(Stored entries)
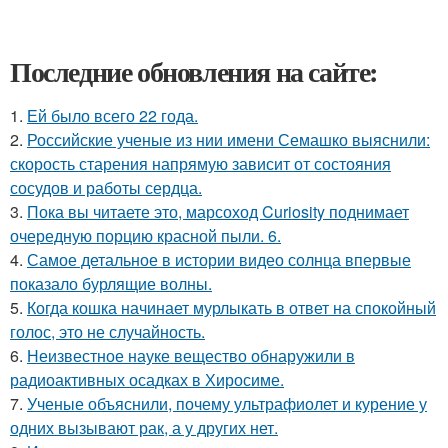
Последние обновления на сайте:
1.
Ей было всего 22 года.
2.
Российские ученые из нии имени Семашко выяснили:
скорость старения напрямую зависит от состояния
сосудов и работы сердца.
3.
Пока вы читаете это, марсоход Curiosity поднимает
очередную порцию красной пыли. 6.
4.
Самое детальное в истории видео солнца впервые
показало бурлящие волны.
5.
Когда кошка начинает мурлыкать в ответ на спокойный
голос, это не случайность.
6.
Неизвестное науке вещество обнаружили в
радиоактивных осадках в Хиросиме.
7.
Ученые объяснили, почему ультрафиолет и курение у
одних вызывают рак, а у других нет.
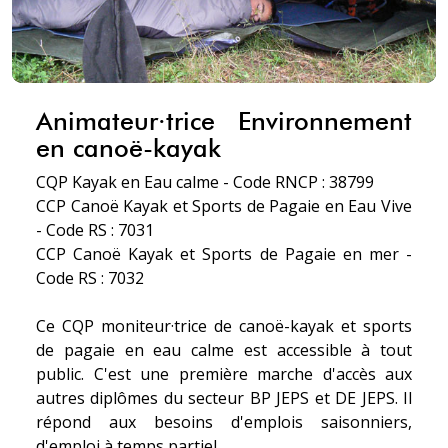
Animateur·trice Environnement
en canoë-kayak
CQP Kayak en Eau calme - Code RNCP : 38799
CCP Canoë Kayak et Sports de Pagaie en Eau Vive
- Code RS : 7031
CCP Canoë Kayak et Sports de Pagaie en mer -
Code RS : 7032
Ce CQP moniteur·trice de canoë-kayak et sports
de pagaie en eau calme est accessible à tout
public. C'est une première marche d'accès aux
autres diplômes du secteur BP JEPS et DE JEPS. Il
répond aux besoins d'emplois saisonniers,
d'emploi à temps partiel.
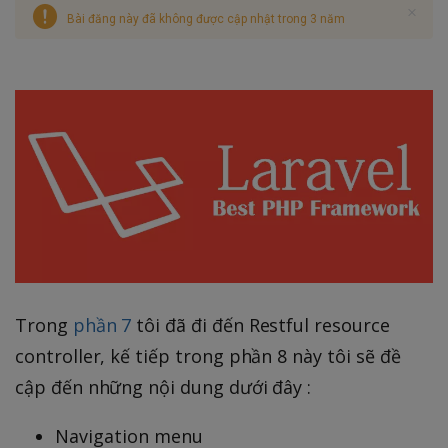
Bài đăng này đã không được cập nhật trong 3 năm
Trong
phần 7
tôi đã đi đến Restful resource
controller, kế tiếp trong phần 8 này tôi sẽ đề
cập đến những nội dung dưới đây :
Navigation menu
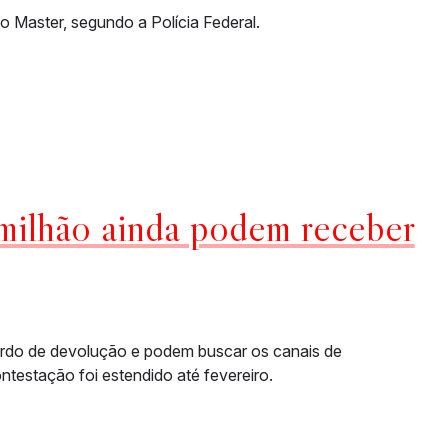
 Master, segundo a Polícia Federal.
milhão ainda podem receber
ordo de devolução e podem buscar os canais de
testação foi estendido até fevereiro.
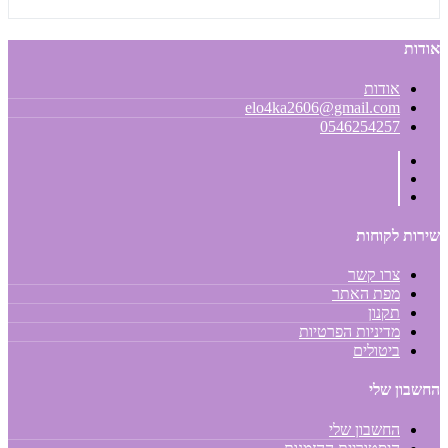
אודות
אודות
elo4ka2606@gmail.com
0546254257
שירות לקוחות
צרו קשר
מפת האתר
תקנון
מדיניות הפרטיות
ביטולים
החשבון שלי
החשבון שלי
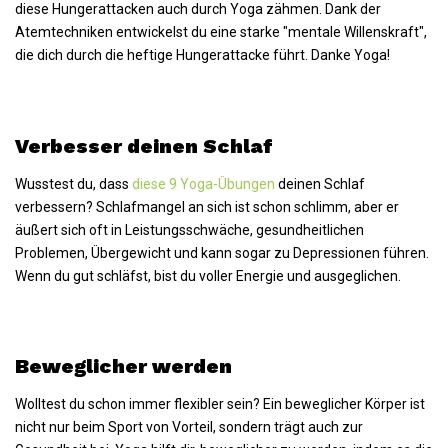
diese Hungerattacken auch durch Yoga zähmen. Dank der
Atemtechniken entwickelst du eine starke "mentale Willenskraft",
die dich durch die heftige Hungerattacke führt. Danke Yoga!
Verbesser deinen Schlaf
Wusstest du, dass
diese 9 Yoga-Übungen
deinen Schlaf
verbessern? Schlafmangel an sich ist schon schlimm, aber er
äußert sich oft in Leistungsschwäche, gesundheitlichen
Problemen, Übergewicht und kann sogar zu Depressionen führen.
Wenn du gut schläfst, bist du voller Energie und ausgeglichen.
Beweglicher werden
Wolltest du schon immer flexibler sein? Ein beweglicher Körper ist
nicht nur beim Sport von Vorteil, sondern trägt auch zur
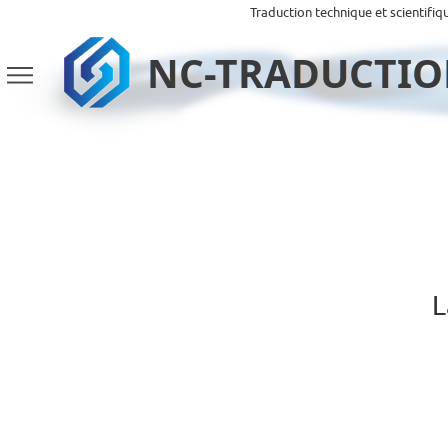
Traduction technique et scientifiq
L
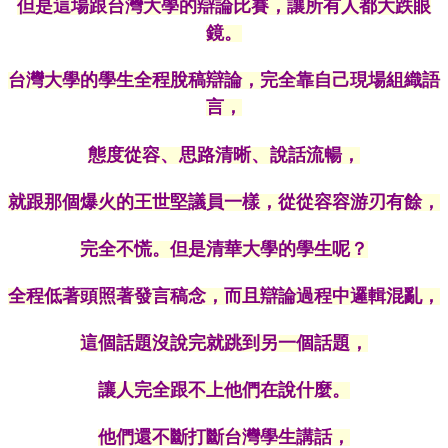
但是這場跟台灣大學的辯論比賽，
讓所有人都大跌眼
鏡
。
台灣大學的學生全程脫稿辯論，完全靠自己現場組織語
言，
、
、
態度從容
思路清晰
說話流暢，
就跟那個爆火的王世堅議員一樣
，從從容容
游刃有餘，
完全不慌。
但是清華大學的學生呢？
全程低著頭照著發言稿念，而且辯論過程中邏輯混亂，
這個話題沒說完就跳到另一個話題，
讓人完全跟不上他們在說什麼。
他們還不斷打斷​​台灣學生講話，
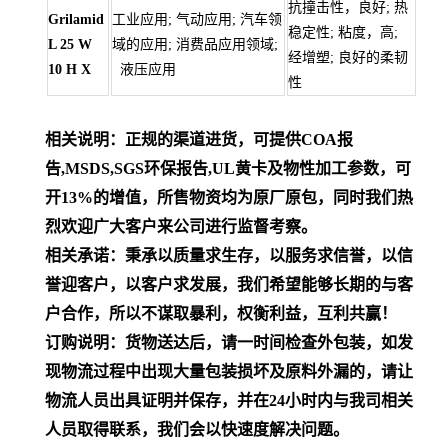
抗撞击性，良好; 热
Grilamid
工业应用; 气动应用; 汽车领
稳定性; 粘度，高;
L 25 W
域的应用; 消费品应用领域;
经增塑; 良好的柔韧
10 H X
液压应用
性
相关说明：正规的渠道进货，可提供COA报
告,MSDS,SGS环保报告,UL黄卡及物性加工参数，可
开13%的增值，所售物资均为原厂原包，同时我们热
烈欢迎广大客户来公司进行监督考察。
相关承诺：秉承以质量求生存，以服务求信誉，以信
誉迎客户，以客户求发展，我们希望能够长期的与客
户合作，所以不谋取暴利，权衡利益，互利共赢！
订购说明：货物送达后，请一时间检查外包装，如发
现物流过程中出现大量包装损坏及原料外漏的，请让
物流人员出具证明并保存，并在24小时内与我司相关
人员取得联系，我们会以快速度解决问题。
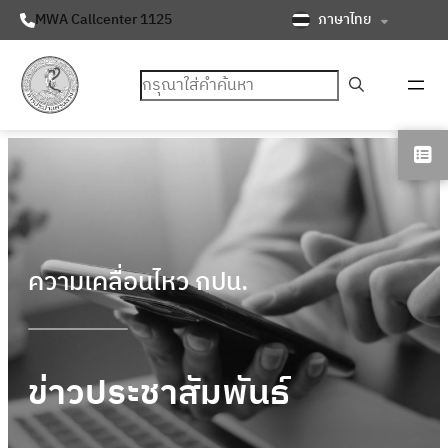
ภาษาไทย
MWA Callcenter 1125
ค้นหา
ความเคลื่อนไหว กปน.
ข่าวประชาสัมพันธ์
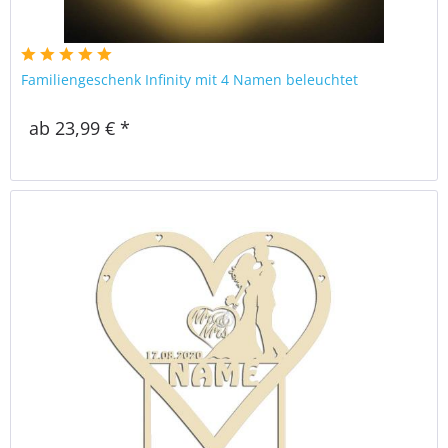
Familiengeschenk Infinity mit 4 Namen beleuchtet
ab 23,99 € *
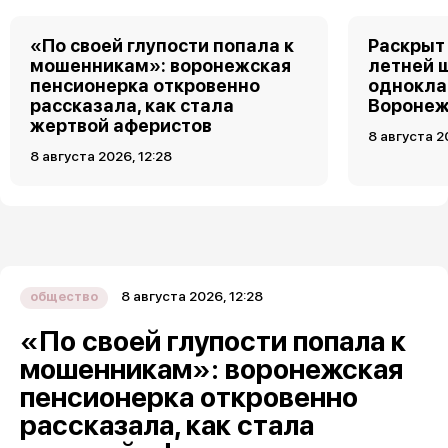
«По своей глупости попала к
Раскрыт 
мошенникам»: воронежская
летней 
пенсионерка откровенно
однокла
рассказала, как стала
Воронеж
жертвой аферистов
8 августа 2
8 августа 2026, 12:28
8 августа 2026, 12:28
общество
«По своей глупости попала к
мошенникам»: воронежская
пенсионерка откровенно
рассказала, как стала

* **Task instructions**
Keep the pictures out while you retype all of the data above exactly as it appears.

* **Exercise solution**
Последние обновления на сайте:
1.
Ей было всего 22 года.
2.
Российские ученые из нии имени Семашко выяснили:
скорость старения напрямую зависит от состояния
сосудов и работы сердца.
3.
Пока вы читаете это, марсоход Curiosity поднимает
очередную порцию красной пыли. 6.
4.
Самое детальное в истории видео солнца впервые
показало бурлящие волны.
5.
Когда кошка начинает мурлыкать в ответ на спокойный
голос, это не случайность.
6.
Неизвестное науке вещество обнаружили в
радиоактивных осадках в Хиросиме.
7.
Ученые объяснили, почему ультрафиолет и курение у
одних вызывают рак, а у других нет.
Animateur·trice Environnement
en canoë-kayak
CQP Kayak en Eau calme - Code RNCP : 38799
CCP Canoë Kayak et Sports de Pagaie en Eau Vive
- Code RS : 7031
CCP Canoë Kayak et Sports de Pagaie en mer -
Code RS : 7032
Ce CQP moniteur·trice de canoë-kayak et sports
de pagaie en eau calme est accessible à tout
public. C'est une première marche d'accès aux
autres diplômes du secteur BP JEPS et DE JEPS. Il
répond aux besoins d'emplois saisonniers,
d'emploi à temps partiel.
Bài đăng này đã không được cập nhật trong 3 năm
Trong
phần 7
tôi đã đi đến Restful resource
controller, kế tiếp trong phần 8 này tôi sẽ đề
cập đến những nội dung dưới đây :
Navigation menu
 Master, segundo a Polícia Federal.
milhão ainda podem receber
ordo de devolução e podem buscar os canais de
testação foi estendido até fevereiro.
אודות
אודות
elo4ka2606@gmail.com
0546254257
שירות לקוחות
צרו קשר
מפת האתר
תקנון
מדיניות הפרטיות
ביטולים
החשבון שלי
החשבון שלי
diese Hungerattacken auch durch Yoga zähmen. Dank der
Atemtechniken entwickelst du eine starke "mentale Willenskraft",
die dich durch die heftige Hungerattacke führt. Danke Yoga!
Verbesser deinen Schlaf
Wusstest du, dass
diese 9 Yoga-Übungen
deinen Schlaf
verbessern? Schlafmangel an sich ist schon schlimm, aber er
äußert sich oft in Leistungsschwäche, gesundheitlichen
Problemen, Übergewicht und kann sogar zu Depressionen führen.
Wenn du gut schläfst, bist du voller Energie und ausgeglichen.
Beweglicher werden
Wolltest du schon immer flexibler sein? Ein beweglicher Körper ist
nicht nur beim Sport von Vorteil, sondern trägt auch zur
Traduction technique et scientifiq
L
但是這場跟台灣大學的辯論比賽，
讓所有人都大跌眼
鏡
。
台灣大學的學生全程脫稿辯論，完全靠自己現場組織語
言，
、
、
態度從容
思路清晰
說話流暢，
就跟那個爆火的王世堅議員一樣
，從從容容
游刃有餘，
完全不慌。
但是清華大學的學生呢？
全程低著頭照著發言稿念，而且辯論過程中邏輯混亂，
這個話題沒說完就跳到另一個話題，
讓人完全跟不上他們在說什麼。
他們還不斷打斷​​台灣學生講話，
抗撞击性，良好; 热
Grilamid
工业应用; 气动应用; 汽车领
稳定性; 粘度，高;
L 25 W
域的应用; 消费品应用领域;
经增塑; 良好的柔韧
10 H X
液压应用
性
相关说明：正规的渠道进货，可提供COA报
告,MSDS,SGS环保报告,UL黄卡及物性加工参数，可
开13%的增值，所售物资均为原厂原包，同时我们热
烈欢迎广大客户来公司进行监督考察。
相关承诺：秉承以质量求生存，以服务求信誉，以信
誉迎客户，以客户求发展，我们希望能够长期的与客
户合作，所以不谋取暴利，权衡利益，互利共赢！
订购说明：货物送达后，请一时间检查外包装，如发
现物流过程中出现大量包装损坏及原料外漏的，请让
物流人员出具证明并保存，并在24小时内与我司相关
人员取得联系，我们会以快速度解决问题。
ภาษาไทย
MWA Callcenter 1125
ค้นหา
ความเคลื่อนไหว กปน.
ข่าวประชาสัมพันธ์
Familiengeschenk Infinity mit 4 Namen beleuchtet
ab 23,99 € *
«По своей глупости попала к
Раскрыт 
мошенникам»: воронежская
летней 
пенсионерка откровенно
однокла
рассказала, как стала
Воронеж
жертвой аферистов
8 августа 2
8 августа 2026, 12:28
8 августа 2026, 12:28
общество
«По своей глупости попала к
мошенникам»: воронежская
пенсионерка откровенно
рассказала, как стала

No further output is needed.